**ENTRIES SUPPLIED:**

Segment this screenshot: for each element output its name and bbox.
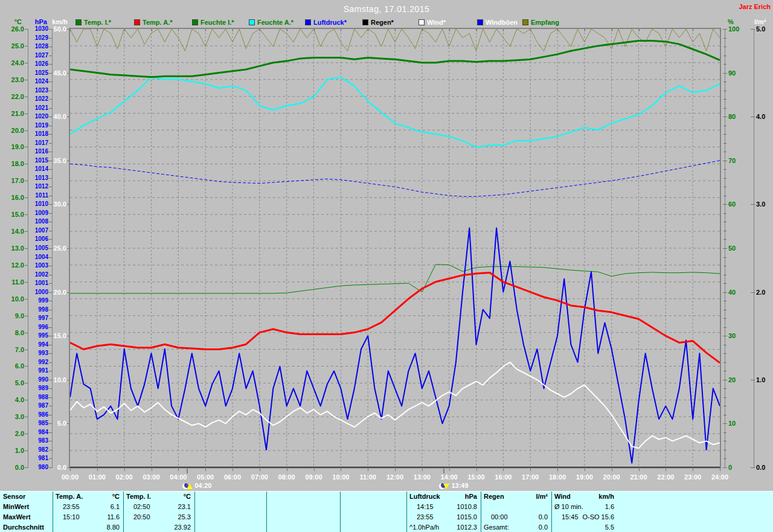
table-cell: 23.1 [123,502,191,512]
table-row-label-sensor: Sensor [3,492,25,502]
sun-moon-markers: 04:2013:49 [0,0,773,532]
statistics-table: SensorMinWertMaxWertDurchschnittTemp. A.… [0,491,773,532]
marker-time: 04:20 [194,482,211,489]
table-cell: 1015.0 [406,512,477,522]
table-cell: O-SO 15.6 [551,512,614,522]
table-cell: 25.3 [123,512,191,522]
table-row-label-maxwert: MaxWert [3,512,31,522]
marker-time: 13:49 [451,482,468,489]
table-row-label-durchschnitt: Durchschnitt [3,522,44,532]
table-cell: hPa [406,492,477,502]
table-cell: 6.1 [53,502,120,512]
table-cell: 23.92 [123,522,191,532]
table-divider [266,492,267,532]
weather-app-window: { "page": { "title": "Samstag, 17.01.201… [0,0,773,532]
table-cell: 11.6 [53,512,120,522]
table-divider [340,492,341,532]
table-cell: °C [53,492,120,502]
table-cell: 8.80 [53,522,120,532]
table-cell: 1.6 [551,502,614,512]
table-divider [194,492,195,532]
arrow-down-icon [443,484,449,489]
arrow-up-icon [187,484,193,489]
table-cell: 1012.3 [406,522,477,532]
table-cell: 0.0 [481,512,548,522]
table-cell: 5.5 [551,522,614,532]
table-cell: l/m² [481,492,548,502]
table-cell: 0.0 [481,522,548,532]
table-cell: 1010.8 [406,502,477,512]
table-row-label-minwert: MinWert [3,502,29,512]
moonset-tick [443,468,444,473]
table-cell: km/h [551,492,614,502]
moonrise-tick [187,468,188,473]
table-cell: °C [123,492,191,502]
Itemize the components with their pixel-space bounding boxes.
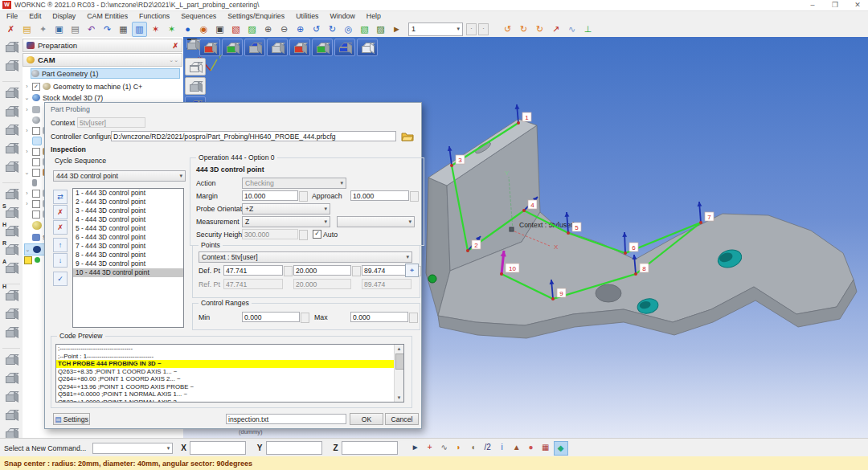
move-down-button[interactable]: ↓ xyxy=(53,253,68,268)
delete-cycle-button[interactable]: ✗ xyxy=(53,205,68,219)
ok-button[interactable]: OK xyxy=(350,413,383,425)
scroll-up-icon[interactable]: ▲ xyxy=(395,345,403,353)
rotate-x-icon[interactable]: ↺ xyxy=(500,22,515,37)
validate-cycle-button[interactable]: ✓ xyxy=(53,272,68,286)
clip-red-icon[interactable]: ▧ xyxy=(228,22,244,37)
auto-checkbox[interactable]: ✓ xyxy=(313,230,321,239)
view-right-icon[interactable] xyxy=(289,39,310,56)
security-height-options-button[interactable] xyxy=(299,230,308,240)
expand-icon[interactable]: › xyxy=(24,84,30,89)
print-icon[interactable]: ▤ xyxy=(68,22,83,37)
z-coord-field[interactable] xyxy=(342,441,398,455)
view-plan-icon[interactable] xyxy=(334,39,355,56)
fly-mode-icon[interactable]: ∿ xyxy=(564,22,579,37)
measurement-axis-dropdown[interactable]: ▾ xyxy=(337,216,415,227)
rotate-y-icon[interactable]: ↻ xyxy=(516,22,531,37)
lasso-icon[interactable]: ∿ xyxy=(438,441,451,454)
minimize-button[interactable]: – xyxy=(802,0,823,10)
dynamic-view-icon[interactable]: ▧ xyxy=(357,22,372,37)
power-edit-icon[interactable] xyxy=(2,388,20,403)
analysis-tool-icon[interactable]: A xyxy=(2,260,20,275)
menu-item[interactable]: Sequences xyxy=(181,12,216,20)
rotate-cw-icon[interactable]: ↻ xyxy=(325,22,340,37)
menu-item[interactable]: Help xyxy=(366,12,381,20)
point-tool-green-icon[interactable]: ✶ xyxy=(164,22,179,37)
save-icon[interactable]: ▣ xyxy=(51,22,67,37)
half-step-icon[interactable]: /2 xyxy=(481,441,494,454)
navigator-icon[interactable]: ◆ xyxy=(554,441,568,456)
cycle-list-item[interactable]: 10 - 444 3D control point xyxy=(73,268,183,277)
wireframe-view-icon[interactable] xyxy=(185,58,206,76)
stock-offset-icon[interactable] xyxy=(2,140,20,155)
axis-system-icon[interactable]: ⊥ xyxy=(580,22,596,37)
max-options-button[interactable] xyxy=(409,313,418,323)
selection-combo[interactable]: 1▾ xyxy=(408,22,463,36)
clip-green-icon[interactable]: ▨ xyxy=(244,22,260,37)
tree-item-part-geometry[interactable]: Part Geometry (1) xyxy=(31,68,180,79)
menu-item[interactable]: Edit xyxy=(29,12,41,20)
machine-tool-icon[interactable]: H xyxy=(2,284,20,302)
min-field[interactable] xyxy=(242,312,300,322)
cancel-button[interactable]: Cancel xyxy=(385,413,419,425)
cycle-list-item[interactable]: 3 - 444 3D control point xyxy=(73,206,183,215)
collapse-arrow-icon[interactable]: ⌄ xyxy=(24,95,30,101)
ref-pt-x-field[interactable] xyxy=(223,279,283,289)
menu-item[interactable]: File xyxy=(6,12,18,20)
cycle-list-item[interactable]: 8 - 444 3D control point xyxy=(73,251,183,260)
def-pt-y-options-button[interactable] xyxy=(352,266,361,276)
mask-view-icon[interactable]: ▨ xyxy=(373,22,388,37)
redo-icon[interactable]: ↷ xyxy=(100,22,115,37)
def-pt-z-field[interactable] xyxy=(362,265,411,276)
browse-folder-button[interactable] xyxy=(401,130,414,142)
center-view-icon[interactable]: ⊕ xyxy=(293,22,308,37)
undo-icon[interactable]: ↶ xyxy=(84,22,99,37)
shading-icon[interactable]: ◉ xyxy=(196,22,211,37)
exit-icon[interactable]: ✗ xyxy=(3,22,18,37)
mask-surface-icon[interactable] xyxy=(2,324,20,339)
command-dropdown[interactable]: ▾ xyxy=(92,443,173,454)
menu-item[interactable]: Window xyxy=(330,12,354,20)
filename-field[interactable] xyxy=(226,414,346,424)
solid-view-icon[interactable] xyxy=(185,77,206,95)
menu-item[interactable]: Settings/Enquiries xyxy=(227,12,285,20)
zoom-out-icon[interactable]: ⊖ xyxy=(276,22,292,37)
pick-point-icon[interactable]: + xyxy=(424,441,436,454)
snapshot-icon[interactable]: ▣ xyxy=(212,22,227,37)
view-iso-icon[interactable] xyxy=(267,39,288,56)
zoom-in-icon[interactable]: ⊕ xyxy=(260,22,276,37)
view-menu-icon[interactable] xyxy=(186,39,198,49)
view-front-icon[interactable] xyxy=(199,39,220,56)
step-forward-button[interactable]: · xyxy=(478,23,489,35)
def-pt-x-options-button[interactable] xyxy=(284,266,293,276)
ref-pt-y-field[interactable] xyxy=(293,279,351,289)
info-icon[interactable]: i xyxy=(496,441,509,454)
stock-wire-icon[interactable] xyxy=(2,182,20,201)
cycle-list-item[interactable]: 2 - 444 3D control point xyxy=(73,198,183,206)
action-dropdown[interactable]: Checking▾ xyxy=(242,178,346,189)
export-view-icon[interactable]: ↗ xyxy=(548,22,563,37)
mouse-left-icon[interactable]: ◗ xyxy=(452,441,465,454)
collapse-icon[interactable]: ⌄⌄ xyxy=(169,57,178,63)
margin-field[interactable] xyxy=(242,190,298,201)
terrain-icon[interactable]: ▲ xyxy=(510,441,523,454)
sphere-view-icon[interactable]: ● xyxy=(180,22,195,37)
max-field[interactable] xyxy=(350,312,408,322)
hole-tool-icon[interactable]: H xyxy=(2,223,20,238)
close-panel-icon[interactable]: ✗ xyxy=(172,42,178,50)
cycle-list-item[interactable]: 7 - 444 3D control point xyxy=(73,242,183,251)
stock-part-icon[interactable] xyxy=(2,158,20,174)
context-field[interactable] xyxy=(77,117,145,128)
security-height-field[interactable] xyxy=(242,229,298,239)
open-workzone-icon[interactable]: ▤ xyxy=(19,22,35,37)
factory-icon[interactable]: ▦ xyxy=(539,441,552,454)
point-tool-red-icon[interactable]: ✶ xyxy=(148,22,163,37)
cycle-list-item[interactable]: 6 - 444 3D control point xyxy=(73,233,183,242)
margin-options-button[interactable] xyxy=(299,191,308,202)
cycle-list-item[interactable]: 9 - 444 3D control point xyxy=(73,260,183,268)
settings-button[interactable]: ▤ Settings xyxy=(53,413,90,425)
delete-all-cycles-button[interactable]: ✗ xyxy=(53,220,68,235)
menu-item[interactable]: Utilities xyxy=(296,12,318,20)
probe-part-icon[interactable] xyxy=(2,57,20,72)
code-preview-box[interactable]: ;-----------------------------------;--P… xyxy=(55,344,404,403)
measurement-dropdown[interactable]: Z▾ xyxy=(242,216,330,227)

**DIRECTIONS:** If a line in the records contains the word "menu", copy it.

**SOLUTION FOR THIS TASK:**
menu-item[interactable]: Sequences xyxy=(181,12,216,20)
menu-item[interactable]: Help xyxy=(366,12,381,20)
menu-item[interactable]: Edit xyxy=(29,12,41,20)
menu-item[interactable]: File xyxy=(6,12,18,20)
menu-item[interactable]: Window xyxy=(330,12,354,20)
menu-item[interactable]: Settings/Enquiries xyxy=(227,12,285,20)
view-menu-icon[interactable] xyxy=(186,39,198,49)
menu-item[interactable]: Utilities xyxy=(296,12,318,20)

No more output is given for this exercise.